### [Records for the task]

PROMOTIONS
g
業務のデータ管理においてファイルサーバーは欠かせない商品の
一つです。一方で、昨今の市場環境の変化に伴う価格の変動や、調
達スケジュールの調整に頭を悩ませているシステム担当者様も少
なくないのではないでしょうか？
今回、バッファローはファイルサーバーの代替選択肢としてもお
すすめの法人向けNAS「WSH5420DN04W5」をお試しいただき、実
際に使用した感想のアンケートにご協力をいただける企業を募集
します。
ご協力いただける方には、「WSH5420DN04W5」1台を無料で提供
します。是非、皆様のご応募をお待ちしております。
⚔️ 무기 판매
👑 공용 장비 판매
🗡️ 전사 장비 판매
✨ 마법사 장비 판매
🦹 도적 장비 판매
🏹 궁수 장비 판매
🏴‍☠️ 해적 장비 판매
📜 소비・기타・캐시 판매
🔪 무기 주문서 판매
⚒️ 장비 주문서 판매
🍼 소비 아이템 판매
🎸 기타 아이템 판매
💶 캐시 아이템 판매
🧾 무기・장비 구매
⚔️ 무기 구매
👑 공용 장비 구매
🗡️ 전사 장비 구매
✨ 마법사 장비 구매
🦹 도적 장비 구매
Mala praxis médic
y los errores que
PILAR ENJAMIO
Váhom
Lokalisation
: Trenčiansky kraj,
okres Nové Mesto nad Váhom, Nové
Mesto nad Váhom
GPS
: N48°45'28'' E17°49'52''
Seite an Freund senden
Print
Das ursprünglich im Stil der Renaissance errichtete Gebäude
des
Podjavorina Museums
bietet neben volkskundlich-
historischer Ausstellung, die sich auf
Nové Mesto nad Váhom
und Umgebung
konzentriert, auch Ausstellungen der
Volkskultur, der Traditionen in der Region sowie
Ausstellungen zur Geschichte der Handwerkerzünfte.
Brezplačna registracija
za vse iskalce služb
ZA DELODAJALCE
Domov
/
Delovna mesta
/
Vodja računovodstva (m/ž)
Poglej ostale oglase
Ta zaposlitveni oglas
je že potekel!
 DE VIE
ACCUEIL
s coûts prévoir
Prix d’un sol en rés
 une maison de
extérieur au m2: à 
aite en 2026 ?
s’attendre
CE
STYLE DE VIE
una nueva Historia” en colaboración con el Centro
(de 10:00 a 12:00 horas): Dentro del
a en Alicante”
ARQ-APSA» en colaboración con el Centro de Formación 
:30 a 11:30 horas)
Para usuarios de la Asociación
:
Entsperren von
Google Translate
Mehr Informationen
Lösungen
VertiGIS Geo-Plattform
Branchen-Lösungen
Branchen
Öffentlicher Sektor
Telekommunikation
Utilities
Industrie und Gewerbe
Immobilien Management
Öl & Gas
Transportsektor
---
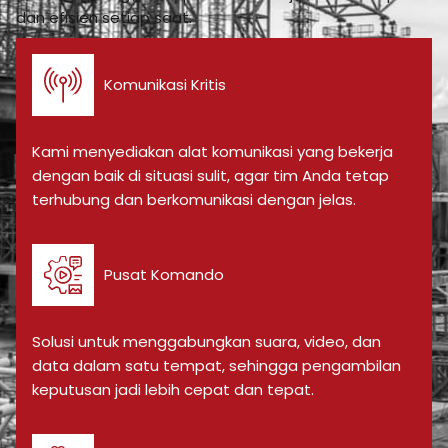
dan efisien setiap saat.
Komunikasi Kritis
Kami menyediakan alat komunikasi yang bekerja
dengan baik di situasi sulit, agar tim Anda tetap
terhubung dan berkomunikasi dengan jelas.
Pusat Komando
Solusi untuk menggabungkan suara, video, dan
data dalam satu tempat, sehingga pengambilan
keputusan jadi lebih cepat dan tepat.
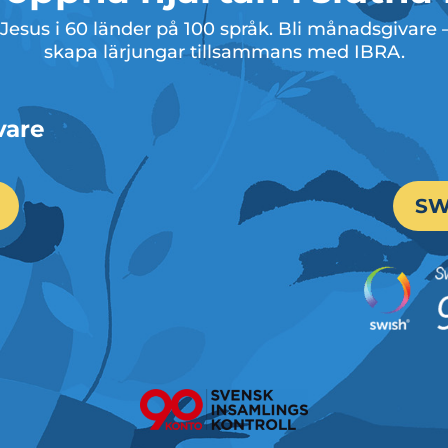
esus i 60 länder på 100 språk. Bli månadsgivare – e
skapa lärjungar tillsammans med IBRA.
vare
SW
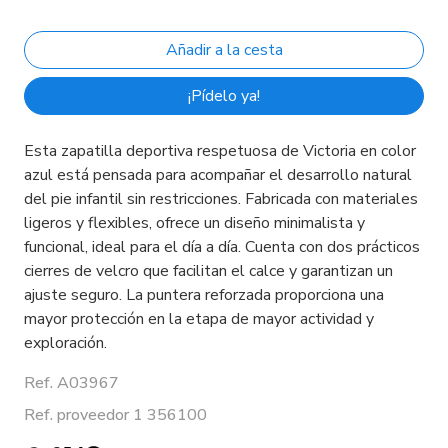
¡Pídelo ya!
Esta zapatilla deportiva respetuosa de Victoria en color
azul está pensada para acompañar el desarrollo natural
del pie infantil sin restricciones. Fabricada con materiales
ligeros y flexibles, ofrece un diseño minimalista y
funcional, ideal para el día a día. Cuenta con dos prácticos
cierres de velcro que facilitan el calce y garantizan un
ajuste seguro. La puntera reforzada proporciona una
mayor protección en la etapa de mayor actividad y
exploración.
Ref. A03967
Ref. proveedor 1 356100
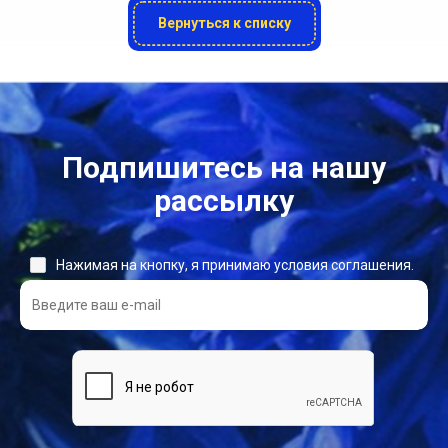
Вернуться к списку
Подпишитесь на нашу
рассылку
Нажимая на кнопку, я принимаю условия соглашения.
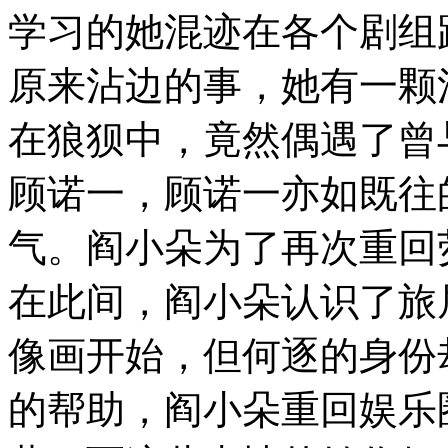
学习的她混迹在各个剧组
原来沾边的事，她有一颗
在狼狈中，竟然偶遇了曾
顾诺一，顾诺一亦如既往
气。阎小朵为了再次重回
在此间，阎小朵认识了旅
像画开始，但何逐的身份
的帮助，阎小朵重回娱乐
...
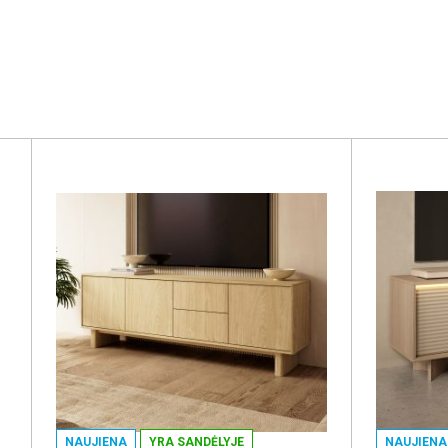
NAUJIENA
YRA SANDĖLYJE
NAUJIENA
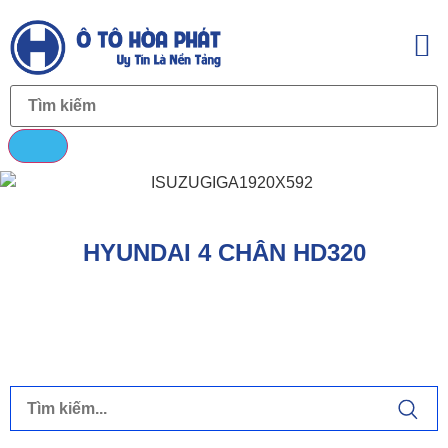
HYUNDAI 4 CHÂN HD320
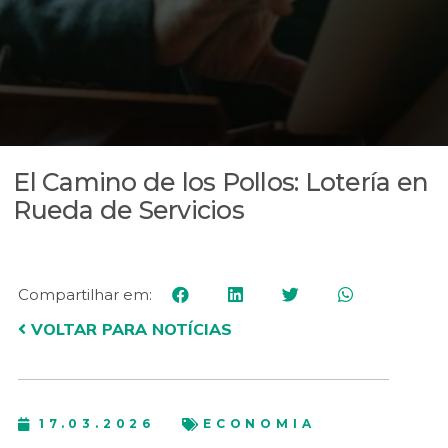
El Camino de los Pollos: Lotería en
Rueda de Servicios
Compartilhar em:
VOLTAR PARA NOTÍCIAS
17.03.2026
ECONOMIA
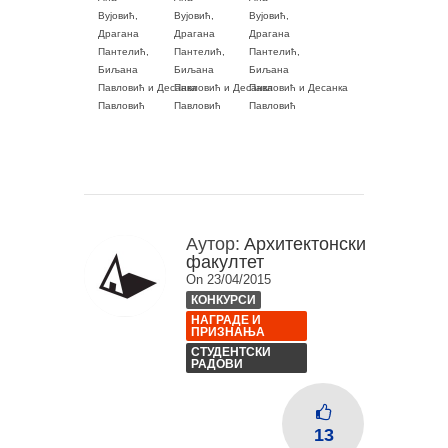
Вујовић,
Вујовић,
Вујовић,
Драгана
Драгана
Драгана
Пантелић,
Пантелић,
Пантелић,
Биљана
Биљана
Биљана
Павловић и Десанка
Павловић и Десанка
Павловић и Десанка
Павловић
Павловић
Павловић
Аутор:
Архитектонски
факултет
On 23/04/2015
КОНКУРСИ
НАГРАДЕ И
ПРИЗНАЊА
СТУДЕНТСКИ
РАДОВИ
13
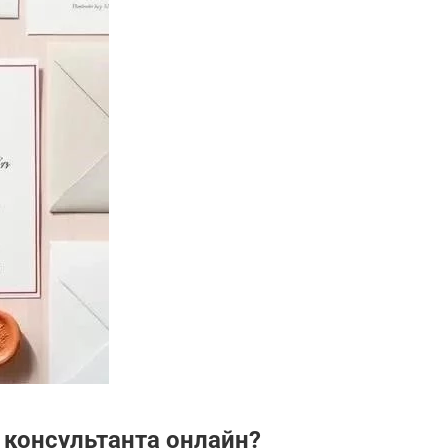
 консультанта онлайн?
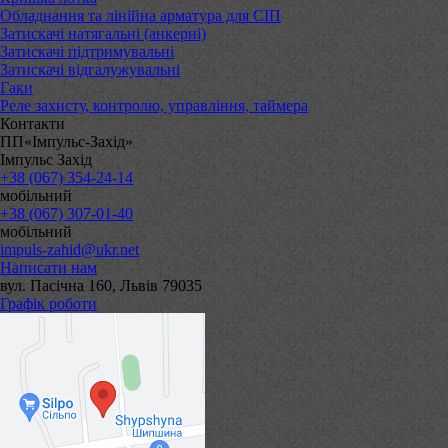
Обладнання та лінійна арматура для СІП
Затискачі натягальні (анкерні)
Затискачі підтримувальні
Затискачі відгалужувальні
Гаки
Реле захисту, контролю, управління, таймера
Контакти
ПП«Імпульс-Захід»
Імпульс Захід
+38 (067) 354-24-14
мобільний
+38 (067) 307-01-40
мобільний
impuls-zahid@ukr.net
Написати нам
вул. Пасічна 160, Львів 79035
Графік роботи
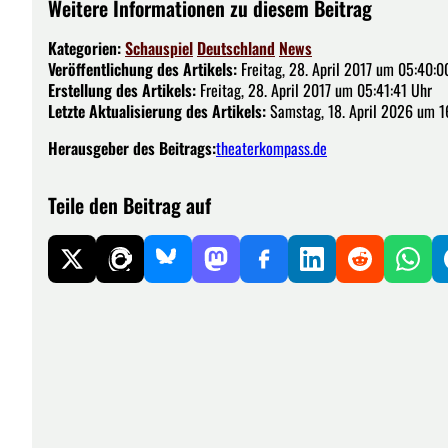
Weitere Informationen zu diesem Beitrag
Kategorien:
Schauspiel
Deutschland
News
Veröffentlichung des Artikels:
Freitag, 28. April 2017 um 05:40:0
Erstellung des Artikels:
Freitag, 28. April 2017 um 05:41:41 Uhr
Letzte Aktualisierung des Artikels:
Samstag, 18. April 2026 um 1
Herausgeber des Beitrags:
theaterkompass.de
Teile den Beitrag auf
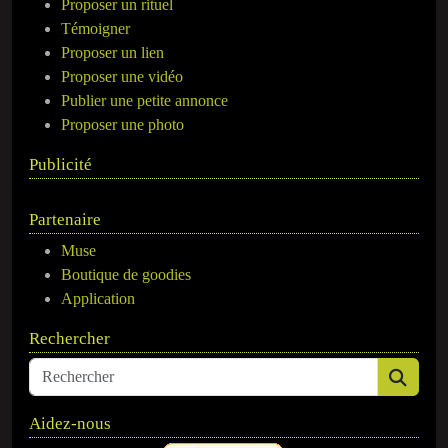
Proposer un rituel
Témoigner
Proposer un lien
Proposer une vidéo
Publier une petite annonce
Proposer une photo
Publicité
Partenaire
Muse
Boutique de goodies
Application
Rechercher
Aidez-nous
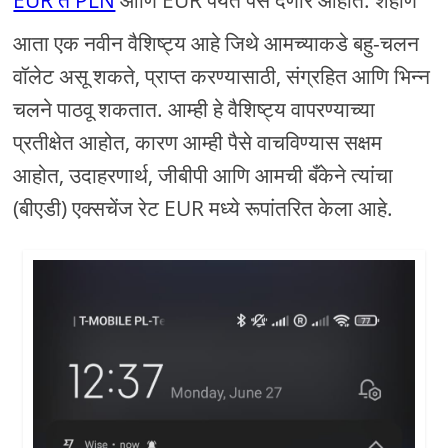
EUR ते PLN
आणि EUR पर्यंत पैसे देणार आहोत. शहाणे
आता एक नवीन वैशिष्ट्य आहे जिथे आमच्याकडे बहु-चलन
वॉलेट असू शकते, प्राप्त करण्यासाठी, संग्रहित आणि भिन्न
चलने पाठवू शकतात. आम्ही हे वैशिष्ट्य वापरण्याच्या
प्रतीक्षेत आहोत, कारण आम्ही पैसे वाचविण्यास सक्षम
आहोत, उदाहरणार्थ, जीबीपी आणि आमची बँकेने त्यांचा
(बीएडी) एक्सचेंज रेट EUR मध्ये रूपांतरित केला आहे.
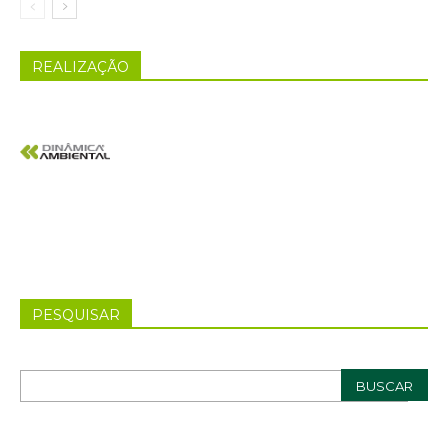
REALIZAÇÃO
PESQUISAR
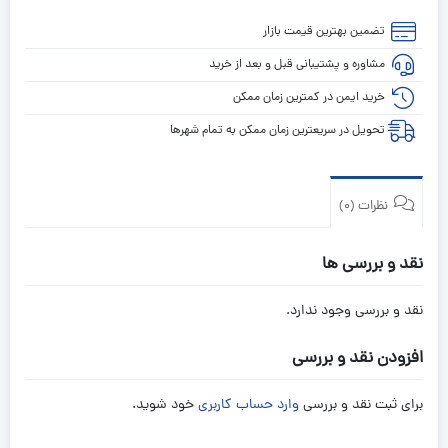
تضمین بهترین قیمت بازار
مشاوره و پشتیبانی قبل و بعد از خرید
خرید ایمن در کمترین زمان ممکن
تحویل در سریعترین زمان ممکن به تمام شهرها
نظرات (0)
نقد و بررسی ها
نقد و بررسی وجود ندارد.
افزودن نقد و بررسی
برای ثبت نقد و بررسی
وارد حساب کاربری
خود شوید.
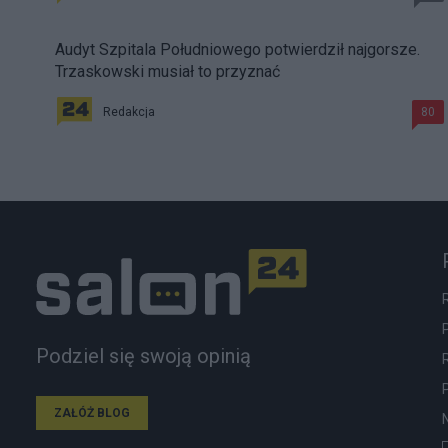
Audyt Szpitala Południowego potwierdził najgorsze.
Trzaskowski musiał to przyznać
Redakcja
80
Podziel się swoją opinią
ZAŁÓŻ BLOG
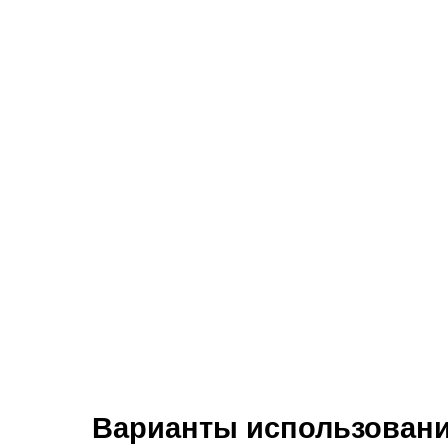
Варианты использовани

### [Assignment]
Of the lines above, output exactly those from the line bearing "Ausstellungen zur Geschichte" through the line bearing "Entsperren von", inclusive.

### [Exercise solution]
Ausstellungen zur Geschichte der Handwerkerzünfte.
Brezplačna registracija
za vse iskalce služb
ZA DELODAJALCE
Domov
/
Delovna mesta
/
Vodja računovodstva (m/ž)
Poglej ostale oglase
Ta zaposlitveni oglas
je že potekel!
 DE VIE
ACCUEIL
s coûts prévoir
Prix d’un sol en rés
 une maison de
extérieur au m2: à 
aite en 2026 ?
s’attendre
CE
STYLE DE VIE
una nueva Historia” en colaboración con el Centro
(de 10:00 a 12:00 horas): Dentro del
a en Alicante”
ARQ-APSA» en colaboración con el Centro de Formación 
:30 a 11:30 horas)
Para usuarios de la Asociación
:
Entsperren von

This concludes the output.